There’s an old adage that goes something like this: the only two creatures on the planet who will survive a nuclear holocaust are cockroaches… and Keith Richards. The good news about the apocalypse is, there will be plenty to eat, and the menu will be free of rolling stones.
If you’re stumped, you clearly haven’t heard about the latest protein diet sweeping the terroir: insect du jour. Baked Beetles via Bangkok. Fried grasshoppers from Guadalajara. Sautéed Capetown caterpillars and Butterfly Eggs in Bangladesh. Andrew Zimmern’s mouth is watering.
Turns out there are literally thousands of edible insects waiting to crawl across your palette with multiple legs, and food scientists are unwavering about their nutritional value.
The latest round of lab tests by the UN Food and Agricultural Organization prove that in the protein category, certain toe-biters stack up evenly with chicken, pork and beef, and most have far more iron. It shouldn’t surprise you that a basket of fried Jerusalem crickets are hands down healthier than deep fried buffalo wings, and about 1/10th the cholesterol. Dipped into ranch dressing, you’re beer-swilling football buddies won’t even know the difference.
Chowing bugs, AKA entomophagy, is well established in the far east. It’s been an voluntary alternate food source for decades, with the insecticide flavor pallete ranging from earthy to shroomy to nutty to crawfish-like, (which makes sense, cause ya’ll in N’awlins’ calls’em mudbugs). The right kind of larvae are nothing short of a delicacy, with the added bonus of being off the charts in omega 3’s.

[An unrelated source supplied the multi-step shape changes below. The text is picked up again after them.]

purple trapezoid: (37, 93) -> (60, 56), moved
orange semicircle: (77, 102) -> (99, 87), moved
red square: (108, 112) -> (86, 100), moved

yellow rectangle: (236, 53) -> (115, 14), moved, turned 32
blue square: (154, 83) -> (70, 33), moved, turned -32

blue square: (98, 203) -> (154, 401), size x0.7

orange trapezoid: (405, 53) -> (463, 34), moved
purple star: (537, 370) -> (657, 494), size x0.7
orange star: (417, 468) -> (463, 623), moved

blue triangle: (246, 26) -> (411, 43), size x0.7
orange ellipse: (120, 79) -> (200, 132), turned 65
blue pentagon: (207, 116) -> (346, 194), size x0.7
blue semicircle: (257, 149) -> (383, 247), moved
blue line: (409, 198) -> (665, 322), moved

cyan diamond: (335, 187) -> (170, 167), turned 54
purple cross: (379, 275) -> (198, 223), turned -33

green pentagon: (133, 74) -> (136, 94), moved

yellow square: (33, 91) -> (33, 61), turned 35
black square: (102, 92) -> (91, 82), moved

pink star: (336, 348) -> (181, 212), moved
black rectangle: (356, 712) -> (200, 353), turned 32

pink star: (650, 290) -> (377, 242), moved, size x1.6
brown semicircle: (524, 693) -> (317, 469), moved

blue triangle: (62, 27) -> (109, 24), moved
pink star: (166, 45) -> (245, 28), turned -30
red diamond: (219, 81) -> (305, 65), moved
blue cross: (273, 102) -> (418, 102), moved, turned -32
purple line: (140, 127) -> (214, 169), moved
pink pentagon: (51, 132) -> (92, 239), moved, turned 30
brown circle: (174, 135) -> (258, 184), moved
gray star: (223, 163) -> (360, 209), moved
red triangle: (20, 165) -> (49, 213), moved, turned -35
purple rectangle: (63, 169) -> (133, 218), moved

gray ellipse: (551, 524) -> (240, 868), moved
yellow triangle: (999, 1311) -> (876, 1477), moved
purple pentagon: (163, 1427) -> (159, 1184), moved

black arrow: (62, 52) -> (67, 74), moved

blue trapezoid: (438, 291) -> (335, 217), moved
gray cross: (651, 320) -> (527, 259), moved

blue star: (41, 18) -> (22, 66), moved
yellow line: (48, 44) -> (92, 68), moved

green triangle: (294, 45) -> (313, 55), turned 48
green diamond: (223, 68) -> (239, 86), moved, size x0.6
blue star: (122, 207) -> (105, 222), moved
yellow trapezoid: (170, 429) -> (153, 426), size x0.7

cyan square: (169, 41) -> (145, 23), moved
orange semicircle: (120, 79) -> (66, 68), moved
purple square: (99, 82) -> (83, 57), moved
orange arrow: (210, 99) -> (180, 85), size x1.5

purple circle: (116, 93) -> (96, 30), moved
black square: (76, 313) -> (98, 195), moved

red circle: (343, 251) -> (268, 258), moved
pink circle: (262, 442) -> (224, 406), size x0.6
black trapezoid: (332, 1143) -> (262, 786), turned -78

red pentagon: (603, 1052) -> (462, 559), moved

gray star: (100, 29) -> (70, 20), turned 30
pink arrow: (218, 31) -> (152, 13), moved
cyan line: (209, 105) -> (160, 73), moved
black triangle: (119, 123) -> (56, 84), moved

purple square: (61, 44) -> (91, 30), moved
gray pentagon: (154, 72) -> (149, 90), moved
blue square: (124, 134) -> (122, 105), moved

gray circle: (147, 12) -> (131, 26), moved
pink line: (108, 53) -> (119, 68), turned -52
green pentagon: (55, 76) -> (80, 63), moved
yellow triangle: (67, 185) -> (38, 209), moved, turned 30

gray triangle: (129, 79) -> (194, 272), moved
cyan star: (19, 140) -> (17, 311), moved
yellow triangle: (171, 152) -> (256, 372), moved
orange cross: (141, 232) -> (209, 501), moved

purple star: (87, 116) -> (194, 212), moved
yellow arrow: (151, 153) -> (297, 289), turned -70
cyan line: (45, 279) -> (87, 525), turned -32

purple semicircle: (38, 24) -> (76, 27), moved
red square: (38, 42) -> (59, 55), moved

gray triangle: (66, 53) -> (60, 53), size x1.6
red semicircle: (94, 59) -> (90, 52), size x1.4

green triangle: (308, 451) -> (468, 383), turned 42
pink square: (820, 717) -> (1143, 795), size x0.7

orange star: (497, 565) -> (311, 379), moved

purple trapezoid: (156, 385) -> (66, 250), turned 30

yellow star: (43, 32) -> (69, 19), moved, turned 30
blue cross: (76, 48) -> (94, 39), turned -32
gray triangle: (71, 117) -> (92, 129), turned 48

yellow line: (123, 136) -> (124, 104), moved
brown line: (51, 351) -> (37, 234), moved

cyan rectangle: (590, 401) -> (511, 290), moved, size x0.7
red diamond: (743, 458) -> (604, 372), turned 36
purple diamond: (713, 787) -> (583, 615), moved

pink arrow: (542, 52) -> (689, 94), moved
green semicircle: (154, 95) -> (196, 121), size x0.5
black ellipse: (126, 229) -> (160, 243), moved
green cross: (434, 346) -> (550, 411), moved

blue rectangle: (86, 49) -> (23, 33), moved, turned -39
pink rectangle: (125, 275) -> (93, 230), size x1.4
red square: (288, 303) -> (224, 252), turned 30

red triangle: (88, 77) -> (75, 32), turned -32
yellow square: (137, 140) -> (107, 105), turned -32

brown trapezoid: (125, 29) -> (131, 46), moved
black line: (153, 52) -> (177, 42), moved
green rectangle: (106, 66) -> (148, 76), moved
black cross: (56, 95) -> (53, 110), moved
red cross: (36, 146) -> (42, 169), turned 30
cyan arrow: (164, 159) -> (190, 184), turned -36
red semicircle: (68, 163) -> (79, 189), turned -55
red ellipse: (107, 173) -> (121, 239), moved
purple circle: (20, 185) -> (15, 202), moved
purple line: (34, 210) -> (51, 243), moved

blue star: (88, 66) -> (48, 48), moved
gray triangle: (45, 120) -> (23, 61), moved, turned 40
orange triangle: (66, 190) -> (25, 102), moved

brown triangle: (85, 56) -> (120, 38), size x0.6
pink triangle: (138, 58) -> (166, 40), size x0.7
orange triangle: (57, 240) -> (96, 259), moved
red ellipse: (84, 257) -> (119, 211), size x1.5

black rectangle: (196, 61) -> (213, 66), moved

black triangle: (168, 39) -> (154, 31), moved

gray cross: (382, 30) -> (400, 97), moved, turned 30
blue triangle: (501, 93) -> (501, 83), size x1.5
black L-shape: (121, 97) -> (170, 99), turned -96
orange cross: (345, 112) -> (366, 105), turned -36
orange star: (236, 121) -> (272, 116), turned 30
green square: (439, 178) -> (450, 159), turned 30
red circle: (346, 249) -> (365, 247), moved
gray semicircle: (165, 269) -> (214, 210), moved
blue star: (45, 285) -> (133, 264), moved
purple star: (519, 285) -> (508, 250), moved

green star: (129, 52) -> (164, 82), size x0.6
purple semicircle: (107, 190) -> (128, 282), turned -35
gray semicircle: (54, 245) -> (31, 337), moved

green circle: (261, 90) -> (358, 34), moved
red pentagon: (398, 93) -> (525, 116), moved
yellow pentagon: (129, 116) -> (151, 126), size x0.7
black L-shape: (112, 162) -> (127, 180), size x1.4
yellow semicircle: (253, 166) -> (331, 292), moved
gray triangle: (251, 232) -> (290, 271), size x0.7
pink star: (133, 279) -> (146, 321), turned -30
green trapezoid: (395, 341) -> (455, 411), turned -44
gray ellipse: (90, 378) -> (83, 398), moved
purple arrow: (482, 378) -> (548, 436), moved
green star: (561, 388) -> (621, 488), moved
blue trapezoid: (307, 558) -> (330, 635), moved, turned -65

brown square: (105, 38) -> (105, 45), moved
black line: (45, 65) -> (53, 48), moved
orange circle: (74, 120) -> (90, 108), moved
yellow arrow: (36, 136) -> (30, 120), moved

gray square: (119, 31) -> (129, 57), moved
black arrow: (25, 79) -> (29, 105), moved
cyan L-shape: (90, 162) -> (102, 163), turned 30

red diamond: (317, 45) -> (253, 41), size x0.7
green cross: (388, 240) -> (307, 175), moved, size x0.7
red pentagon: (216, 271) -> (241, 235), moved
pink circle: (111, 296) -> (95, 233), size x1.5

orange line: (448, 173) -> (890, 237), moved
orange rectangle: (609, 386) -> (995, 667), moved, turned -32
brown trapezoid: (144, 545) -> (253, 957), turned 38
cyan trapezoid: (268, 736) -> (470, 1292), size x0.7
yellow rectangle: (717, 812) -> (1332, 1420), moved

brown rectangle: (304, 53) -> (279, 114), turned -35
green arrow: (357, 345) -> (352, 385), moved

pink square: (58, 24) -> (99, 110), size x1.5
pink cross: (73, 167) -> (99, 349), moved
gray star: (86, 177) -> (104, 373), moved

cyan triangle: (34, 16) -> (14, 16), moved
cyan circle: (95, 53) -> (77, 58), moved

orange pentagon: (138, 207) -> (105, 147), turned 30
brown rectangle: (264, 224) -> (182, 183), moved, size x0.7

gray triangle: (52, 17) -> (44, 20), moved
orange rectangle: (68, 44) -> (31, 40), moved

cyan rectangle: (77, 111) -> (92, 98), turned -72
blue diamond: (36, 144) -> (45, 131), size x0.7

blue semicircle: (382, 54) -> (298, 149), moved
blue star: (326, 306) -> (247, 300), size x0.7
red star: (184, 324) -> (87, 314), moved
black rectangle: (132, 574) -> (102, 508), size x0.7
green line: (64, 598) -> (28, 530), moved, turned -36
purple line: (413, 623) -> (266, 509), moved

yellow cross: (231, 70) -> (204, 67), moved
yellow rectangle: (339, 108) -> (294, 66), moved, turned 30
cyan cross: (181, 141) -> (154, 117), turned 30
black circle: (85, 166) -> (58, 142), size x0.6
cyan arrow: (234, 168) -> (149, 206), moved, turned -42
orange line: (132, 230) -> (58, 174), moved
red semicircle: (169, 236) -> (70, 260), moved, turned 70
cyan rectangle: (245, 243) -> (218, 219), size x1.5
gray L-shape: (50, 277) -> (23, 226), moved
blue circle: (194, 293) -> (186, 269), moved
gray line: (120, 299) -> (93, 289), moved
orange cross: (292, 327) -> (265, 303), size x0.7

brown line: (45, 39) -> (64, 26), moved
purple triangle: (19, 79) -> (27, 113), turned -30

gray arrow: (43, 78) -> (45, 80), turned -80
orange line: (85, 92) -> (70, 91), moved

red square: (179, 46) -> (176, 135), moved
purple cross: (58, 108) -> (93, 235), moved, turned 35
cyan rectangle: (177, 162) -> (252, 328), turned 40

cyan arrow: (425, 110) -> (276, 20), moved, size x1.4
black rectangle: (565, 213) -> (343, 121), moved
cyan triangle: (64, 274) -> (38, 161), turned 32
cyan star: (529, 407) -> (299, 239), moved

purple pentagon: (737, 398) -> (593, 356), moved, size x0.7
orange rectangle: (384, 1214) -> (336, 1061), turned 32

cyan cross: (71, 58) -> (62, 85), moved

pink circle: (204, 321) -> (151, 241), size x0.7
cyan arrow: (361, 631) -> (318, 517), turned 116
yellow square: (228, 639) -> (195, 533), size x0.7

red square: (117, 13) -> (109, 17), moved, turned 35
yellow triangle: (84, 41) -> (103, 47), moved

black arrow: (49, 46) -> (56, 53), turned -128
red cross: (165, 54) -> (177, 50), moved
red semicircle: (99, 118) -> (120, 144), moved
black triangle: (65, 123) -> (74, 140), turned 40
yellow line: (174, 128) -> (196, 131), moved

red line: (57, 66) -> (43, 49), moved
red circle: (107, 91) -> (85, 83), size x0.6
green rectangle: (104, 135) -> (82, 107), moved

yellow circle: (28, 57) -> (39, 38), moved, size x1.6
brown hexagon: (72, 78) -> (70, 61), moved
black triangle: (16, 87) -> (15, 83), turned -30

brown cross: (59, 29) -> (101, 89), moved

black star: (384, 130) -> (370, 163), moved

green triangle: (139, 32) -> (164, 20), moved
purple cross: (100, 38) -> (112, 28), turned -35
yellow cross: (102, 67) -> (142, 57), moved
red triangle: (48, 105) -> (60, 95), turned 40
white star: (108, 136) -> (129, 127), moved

The fad has hardly caught on stateside, save Zimmern’s Travel Channel show and reality debacles like Fear Factor. It’s surprising they haven’t tackled the issue in The Walking Dead where you’d imagine food shortages being more dire than they’ve been portrayed.
I want a scene where two desperate, dirty survivors are brawling over the last dragon-fly patty, only to lose it to a zombie sensing a tiny drop of blood inside the little bugger. The survivors would skulk back to their camp and settle for yet another night around the campfire, dining on boring black ant enchiladas.
I can’t wait for the moment Costco’s stocking mass packages of chemically flavored arachnids. “’Scuse me, where are the Kirkland BBQ’d Tarantula chips?” You’d ask, basket overflowing. “Aisle 37.” Would be the reply, “Between the Kirkland Salt’n’Pepper scorpions and Kirkland Waterbug filets. 5000 are only $24.95.”
The odds of them being out of stock are nil. Insects reproduce ten times faster than mammals, so the supply chain will forever flow. And as the trend turns from hokey to wildly profitable, farmers will migrate en masse from pricey cattle and certified organic produce, to far more affordable insects, (pesticide free!)
I can taste the revolution in fusion cuisine. And I look forward to obsessive/compulsive food-bloggers snapping pictures of their nuevo small-plate insect dishes before diving in. But if it all sounds thoroughly inedible, just consider that most insects won’t have the slightest hesitation dining on you.